▶ _Record set_

· · ·

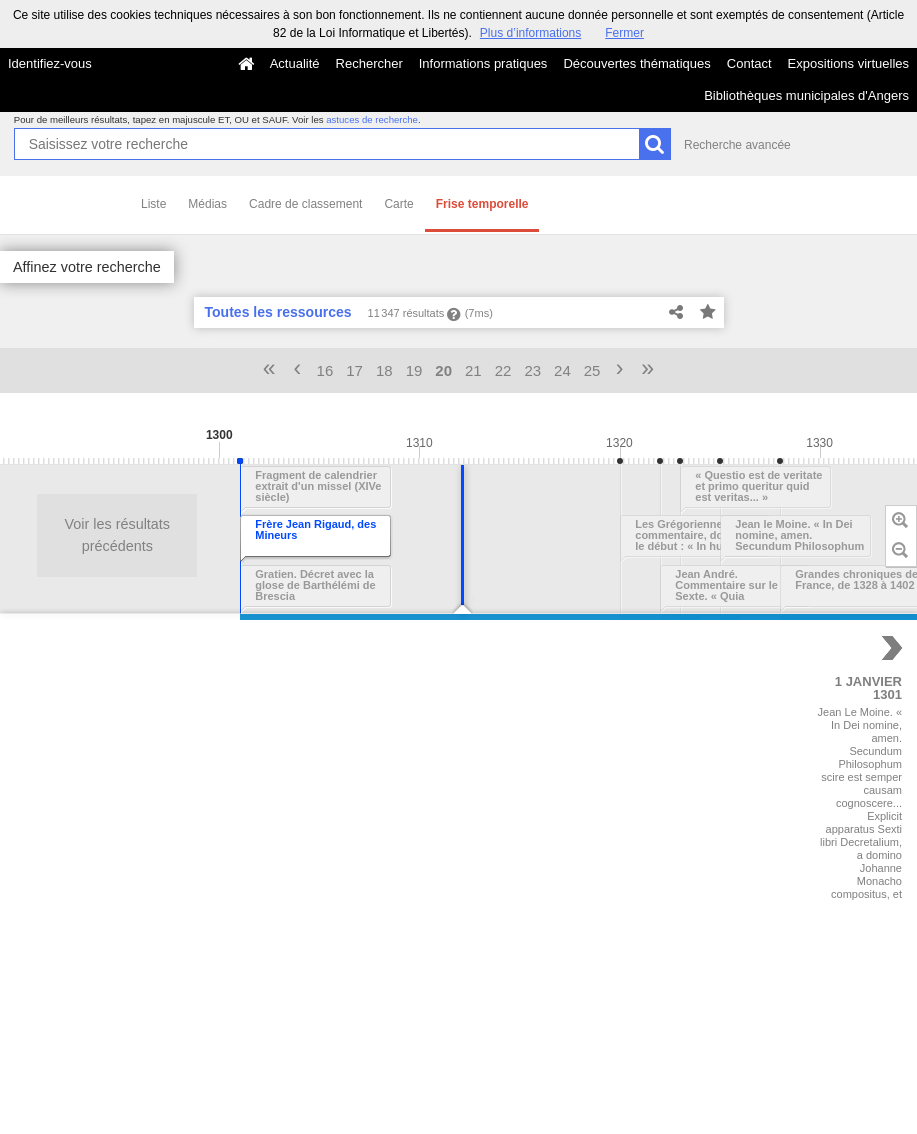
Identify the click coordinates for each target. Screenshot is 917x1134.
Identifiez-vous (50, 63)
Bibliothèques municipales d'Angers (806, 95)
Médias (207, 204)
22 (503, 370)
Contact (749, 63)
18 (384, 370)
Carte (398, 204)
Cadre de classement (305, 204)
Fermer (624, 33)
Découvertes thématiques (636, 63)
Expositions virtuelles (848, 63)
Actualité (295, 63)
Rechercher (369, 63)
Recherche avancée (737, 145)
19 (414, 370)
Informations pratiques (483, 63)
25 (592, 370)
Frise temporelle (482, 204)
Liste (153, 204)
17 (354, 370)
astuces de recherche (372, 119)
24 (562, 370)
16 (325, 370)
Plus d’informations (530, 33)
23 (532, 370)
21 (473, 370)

· · ·

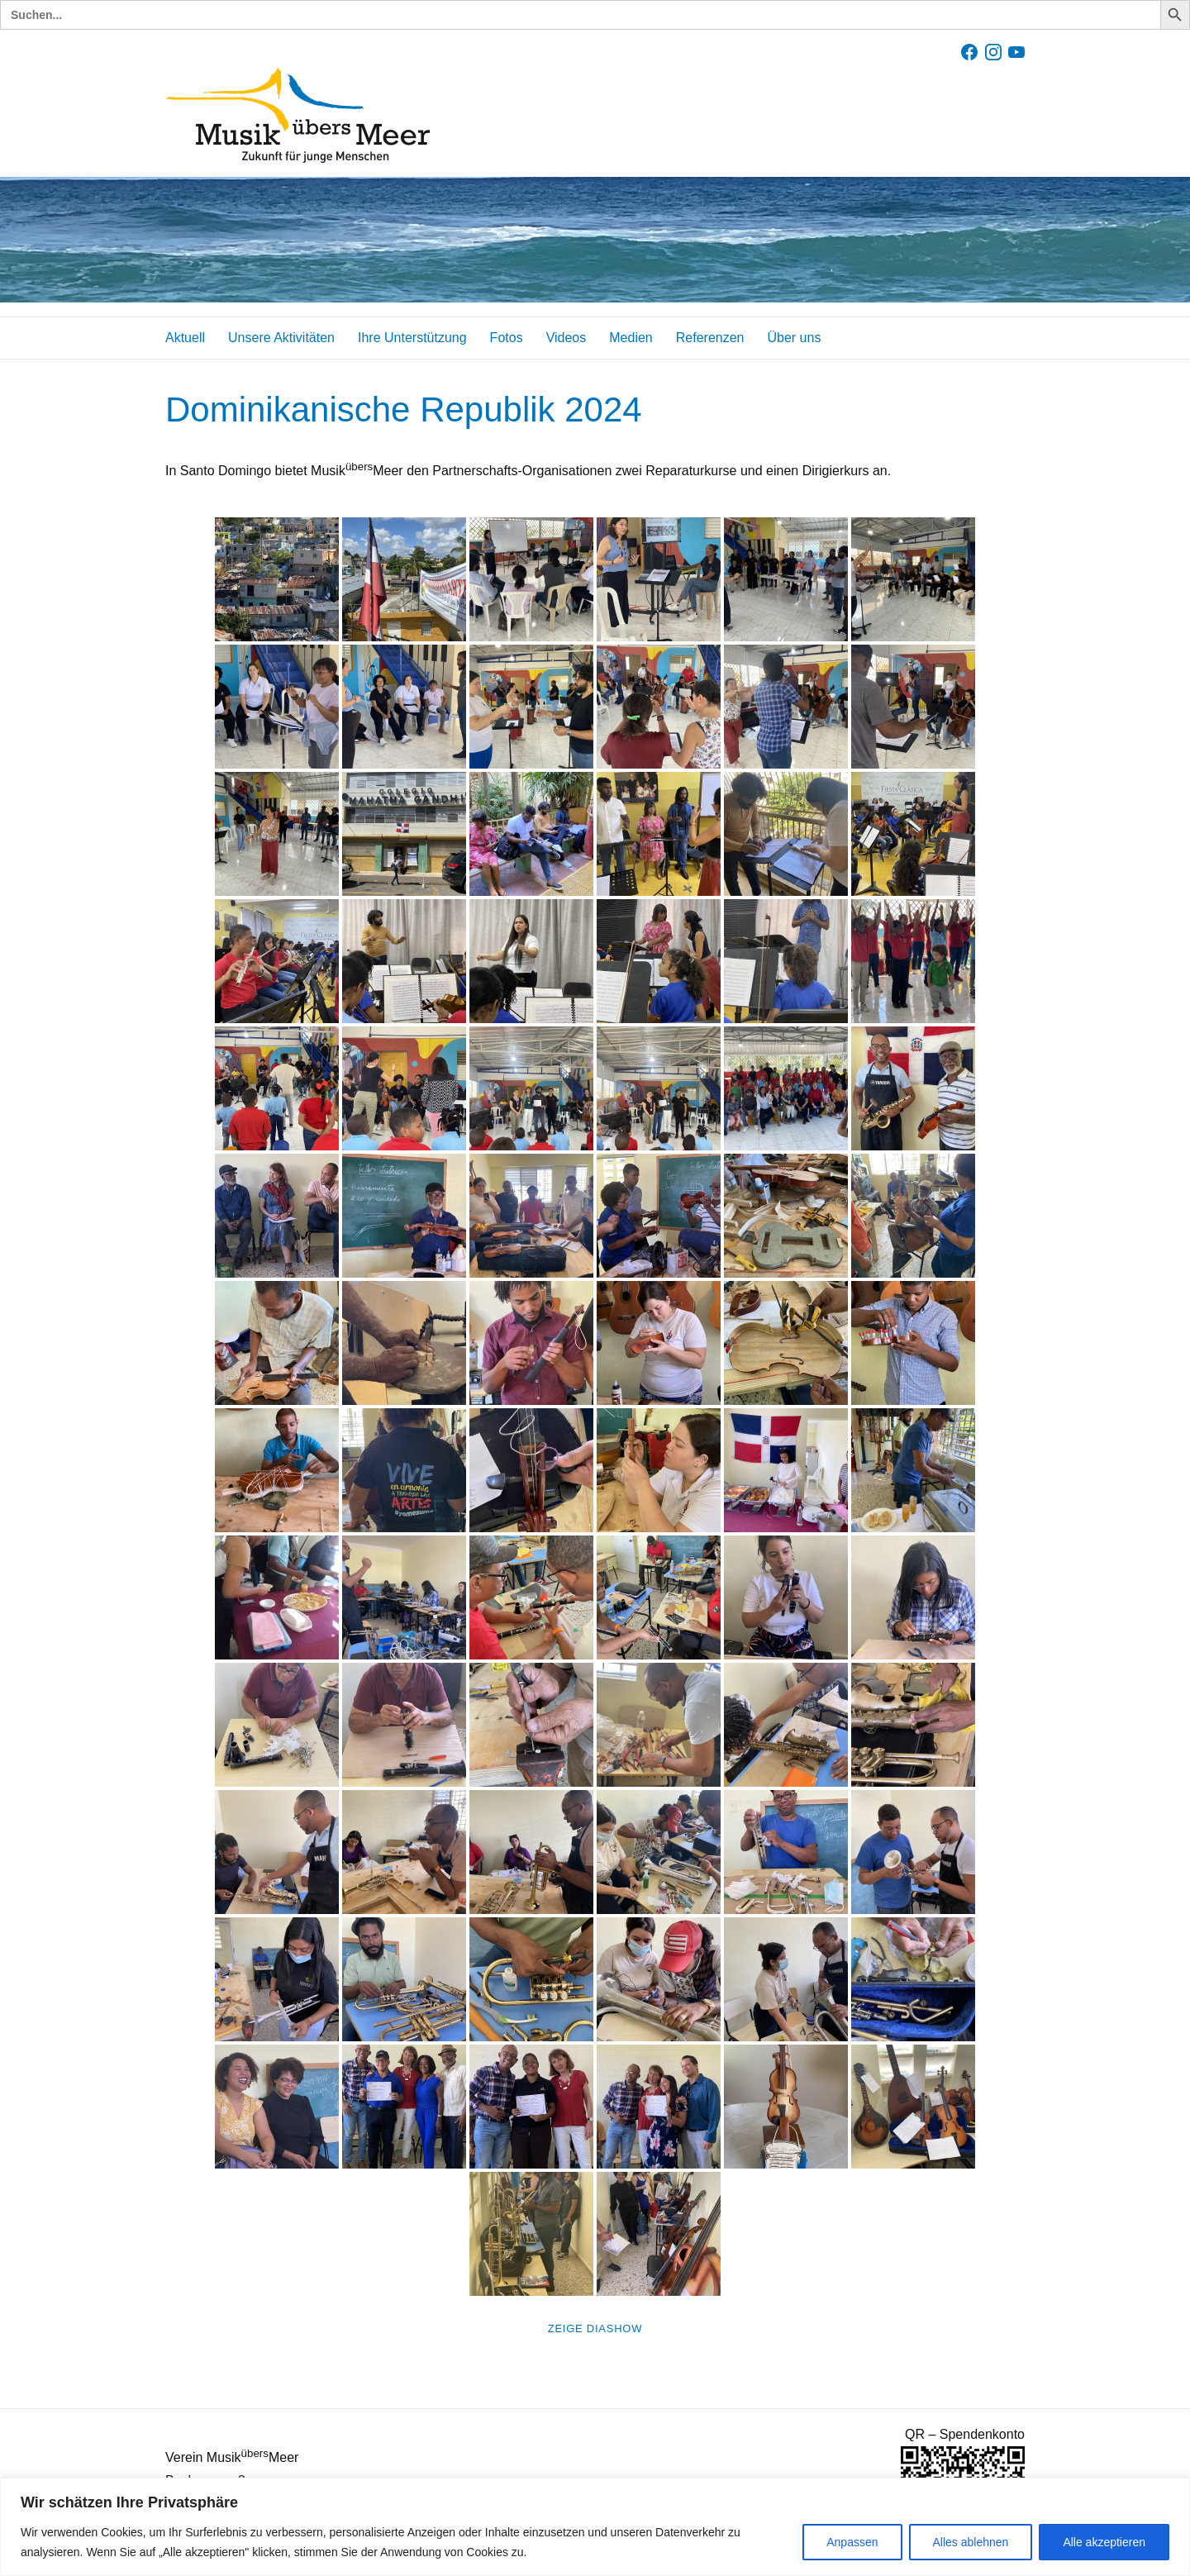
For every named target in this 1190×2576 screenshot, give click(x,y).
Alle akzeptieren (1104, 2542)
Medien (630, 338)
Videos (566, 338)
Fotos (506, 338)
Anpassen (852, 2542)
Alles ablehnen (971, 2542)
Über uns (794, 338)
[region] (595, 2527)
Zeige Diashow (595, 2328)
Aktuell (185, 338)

· · ·

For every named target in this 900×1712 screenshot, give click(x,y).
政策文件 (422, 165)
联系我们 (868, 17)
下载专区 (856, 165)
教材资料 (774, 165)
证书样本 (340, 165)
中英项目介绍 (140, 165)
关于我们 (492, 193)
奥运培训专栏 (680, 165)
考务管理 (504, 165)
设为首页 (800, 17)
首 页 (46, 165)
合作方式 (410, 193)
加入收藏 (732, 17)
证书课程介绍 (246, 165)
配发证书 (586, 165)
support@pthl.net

· · ·

▶ _Exercise aim_
Reprint exactly the lines above that start at the one with "Medien (630, 338)" and end at the one with "Aktuell (185, 338)", keeping both and adding none.

▶ _Result of the exercise_
Medien (630, 338)
Videos (566, 338)
Fotos (506, 338)
Anpassen (852, 2542)
Alles ablehnen (971, 2542)
Über uns (794, 338)
[region] (595, 2527)
Zeige Diashow (595, 2328)
Aktuell (185, 338)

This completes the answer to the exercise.